The resolution also contained information about security camera footage, which it said showed Nearman pushing the door open as he walked out of the building and walked around a protester “who hurried past him into the building, closely followed by another protester who was holding the door opened in several other protesters who also rushed in, “on December 21.

Protesters could be heard shouting “enemies of the state” and “arresting Kate Brown,” the state’s Democratic governor, according to the resolution.

CNN has reached out to Nearman for comment.

“The facts are clear that Mr. Nearman unapologetically coordinated and planned a violation of the Oregon State Capitol,” Kotek said in a statement released after the deportation.

The speaker called Nearman’s actions “open and deliberate,” adding, “he has shown no remorse for endangering the safety of any person in the Capitol that day. Given the extraordinary circumstances, this was the only reasonable way forward.”

House Majority Leader Barbara Smith Warner, a Democrat, said Nearman “caused a real security risk to every single person in the building, especially to our Jewish and black, indigenous, BIPOC) legislators and Capitol staff.”

In a letter Monday referring to the video, State House Republicans had urged Nearman to resign, saying: “Given the latest evidence that has emerged about the events of December 21, 2020, it is our faith as friends and colleagues, “It’s in your constituency, your family, yourself and the state of Oregon that you are resigning,” CNN reported earlier.
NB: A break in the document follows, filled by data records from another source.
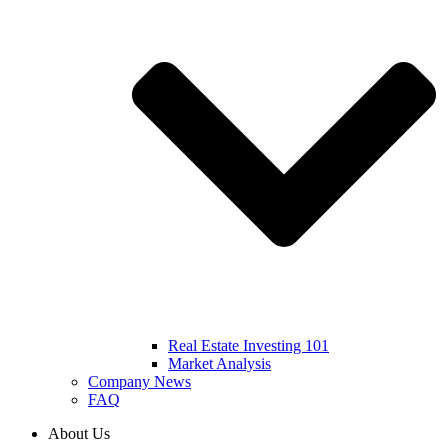
Real Estate Investing 101
Market Analysis
Company News
FAQ
About Us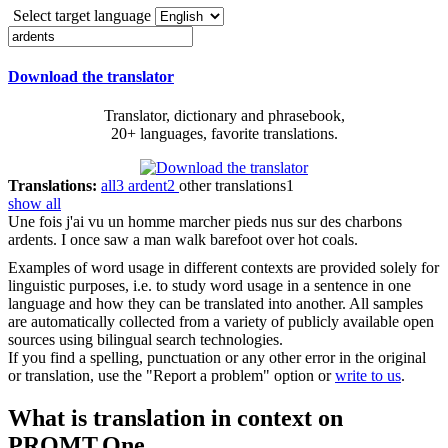
Select target language
Download the translator
Translator, dictionary and phrasebook,
20+ languages, favorite translations.
Translations:
all
3
ardent
2
other translations
1
show all
Une fois j'ai vu un homme marcher pieds nus sur des charbons
ardents
.
I once saw a man walk barefoot over hot coals.
Examples of word usage in different contexts are provided solely for
linguistic purposes, i.e. to study word usage in a sentence in one
language and how they can be translated into another. All samples
are automatically collected from a variety of publicly available open
sources using bilingual search technologies.
If you find a spelling, punctuation or any other error in the original
or translation, use the "Report a problem" option or
write to us
.
What is translation in context on
PROMT.One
Rep. Christine Drazan, the state Republican leader, called the deportation of Nearman an “extraordinary vote,” but one that was necessary.
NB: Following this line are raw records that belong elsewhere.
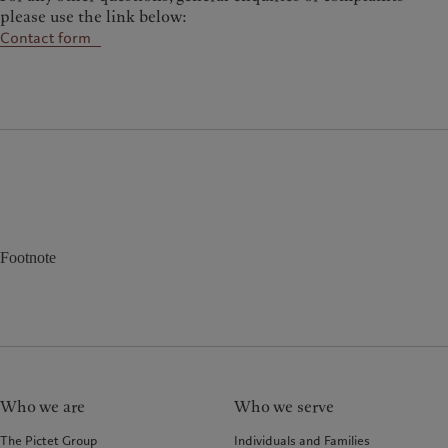
please use the link below:
Contact form
Footnote
Who we are
Who we serve
The Pictet Group
Individuals and Families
“Representative Nearman took credit for his principles without taking responsibility for the consequences of his actions,” she said in a statement Friday. “He chose not to promote peaceful protest or engage in civil disobedience. His plan to let people enter the Capitol ended in violence, destruction of property and wounded police. This violation of the rule of law leads us deeper into civil unrest and division. If we want to turn our state around, we must hold ourselves to a higher standard as we work to lead and serve the greater good. “

Nearman is the first member of the legislature’s history ever expelled from the Oregon State House, according to the House Democrats’ press release.

This story has been updated with further response.